CEOs, Techies Paying $75,000 To Get Taller, Says Cosmetic Surgeon: Report

The patients’ femurs (thigh bones) are broken for the procedure. (Representational Image)

A US-based cosmetic surgeon, who specialises in leg lengthening, has said that employees of many big tech companies are splurging a lot to get taller, according to a report in GQ. Kevin Debiparshad can lengthen patients’ legs by a painful month-long process. Mr Debiparshad is running his clinic in Las Vegas and his clients include workers from Google, Microsoft, Amazon and Meta who pay $75,000 for the procedure. He founded LimbplastX Institute in 2016 and told the outlet that business boomed during COVID-19.

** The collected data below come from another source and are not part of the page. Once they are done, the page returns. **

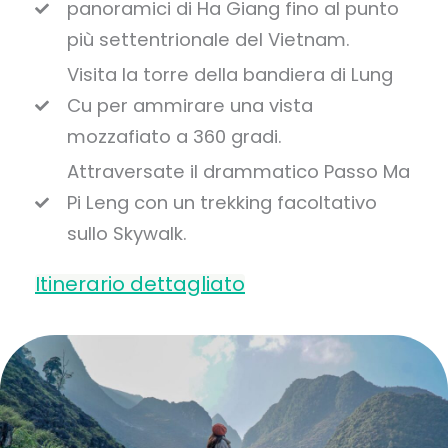
panoramici di Ha Giang fino al punto
più settentrionale del Vietnam.
Visita la torre della bandiera di Lung
Cu per ammirare una vista
mozzafiato a 360 gradi.
Attraversate il drammatico Passo Ma
Pi Leng con un trekking facoltativo
sullo Skywalk.
Itinerario dettagliato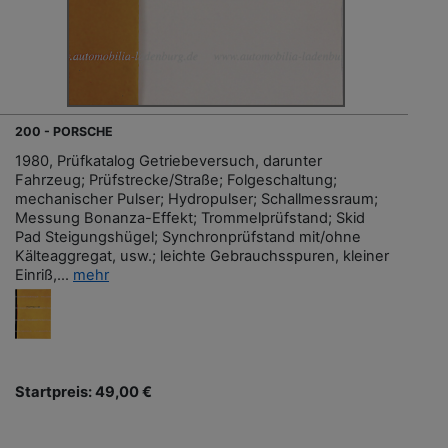
200 - PORSCHE
1980, Prüfkatalog Getriebeversuch, darunter
Fahrzeug; Prüfstrecke/Straße; Folgeschaltung;
mechanischer Pulser; Hydropulser; Schallmessraum;
Messung Bonanza-Effekt; Trommelprüfstand; Skid
Pad Steigungshügel; Synchronprüfstand mit/ohne
Kälteaggregat, usw.; leichte Gebrauchsspuren, kleiner
Einriß,...
mehr
Startpreis: 49,00 €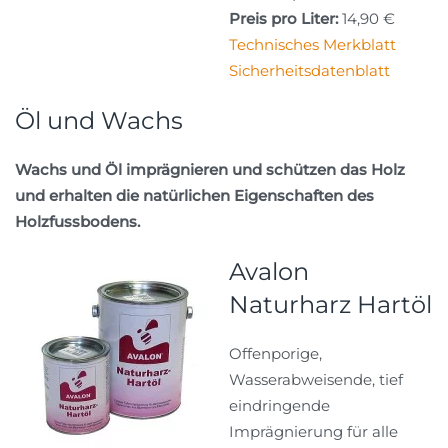
Preis pro Liter:
14,90 €
Technisches Merkblatt
Sicherheitsdatenblatt
Öl und Wachs
Wachs und Öl imprägnieren und schützen das Holz
und erhalten die natürlichen Eigenschaften des
Holzfussbodens.
Avalon
Naturharz Hartöl
Offenporige,
Wasserabweisende, tief
eindringende
Imprägnierung für alle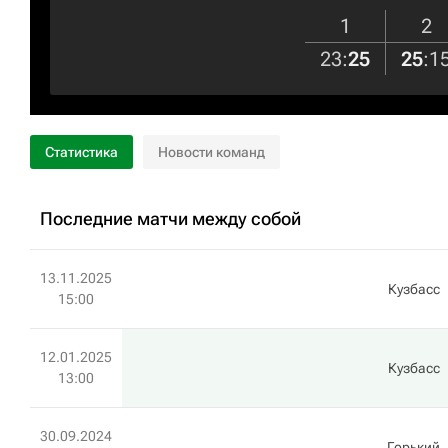
1
2
23
:
25
25
:
1
Статистика
Новости команд
Последние матчи между собой
13.11.2025
Кузбасс
15:00
12.01.2025
Кузбасс
13:00
30.09.2024
Горький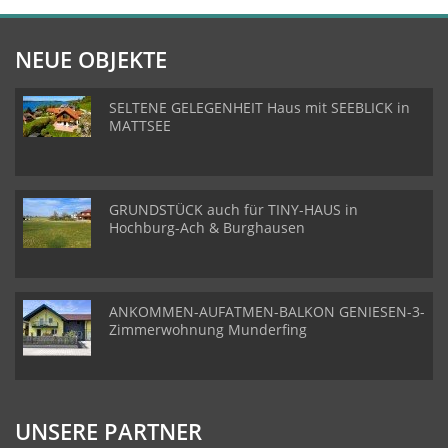
NEUE OBJEKTE
SELTENE GELEGENHEIT Haus mit SEEBLICK in
MATTSEE
GRUNDSTÜCK auch für TINY-HAUS in
Hochburg-Ach & Burghausen
ANKOMMEN-AUFATMEN-BALKON GENIESEN-3-
Zimmerwohnung Munderfing
UNSERE PARTNER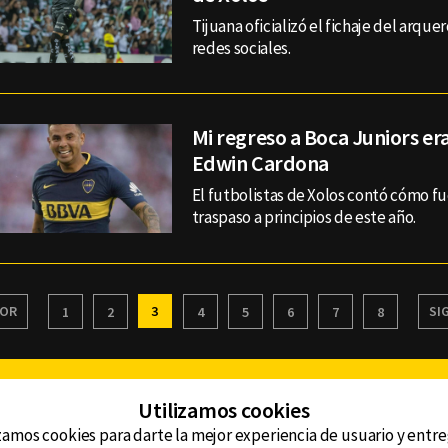
Tijuana oficializó el fichaje del arque
redes sociales.
Mi regreso a Boca Juniors er
Edwin Cardona
El futbolistas de Xolos contó cómo fu
traspaso a principios de este año.
IOR
3
SI
1
2
4
5
6
7
8
Facebook
Twitter
Youtube
Instagram
TikTok
Th
Utilizamos cookies
zamos cookies para darte la mejor experiencia de usuario y entr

The procedure costs between $70,000 and $150,000, depending on whether the patient wants to grow 3, 4, 5, or 6 inches, the report in GQ said.

One of the software engineers, who underwent the procedure, told GQ that he spent the first three months after the surgery in his apartment and ordered food during that time. The person grew three inch taller – from 5-foot-6 to 5-foot-9.

Mr Debiparshad told the magazine that he has treated CEOs, actors and other high-earning professionals. Most of his customers are men, he added.

“I joke that I could open a tech company. I got, like, 20 software engineers doing this procedure right now who are here in Vegas. There was a girl yesterday from PayPal. I’ve got patients from Google, Amazon, Facebook, Microsoft. I’ve had multiple patients from Microsoft,” he told GQ.

How the procedure works?

The cosmetic surgeon said patients’ femurs (thigh bones) are broken and metal nails inserted in them that are adjustable. The nails are extended every day for three months with a magnetic remote control.

Risks involved

Since the height comes from the person’s legs, the body proportions can look weird, said the GQ report. Also, the recovery is long and painful.

The patient has to exercise extreme caution during the recovery phase because as the femur is still soft and the smallest stumble could snap the bone.

Finally, the pain is relentless. Patients are not able to walk for months.